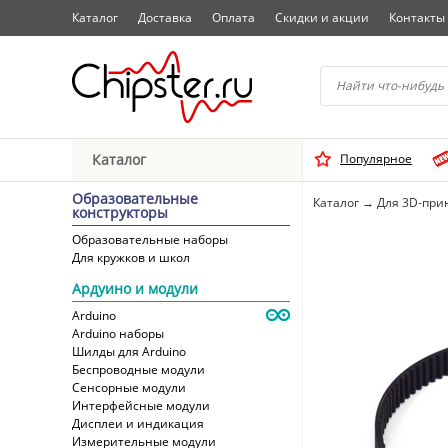
Каталог
Доставка
Оплата
Скидки и акции
Контакты
Начните водить название 
Каталог
Популярное
Выбрать
Образовательные
Каталог
→
Для 3D-при
конструкторы
Образовательные наборы
Для кружков и школ
Ардуино и модули
Arduino
Arduino наборы
Шилды для Arduino
Беспроводные модули
Сенсорные модули
Интерфейсные модули
Дисплеи и индикация
Измерительные модули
--------------------
▶ ACTIVITY
Extract every line containing the string "модули" from the data above.

▶ PROBLEM SOLUTION
Ардуино и модули
Беспроводные модули
Сенсорные модули
Интерфейсные модули
Измерительные модули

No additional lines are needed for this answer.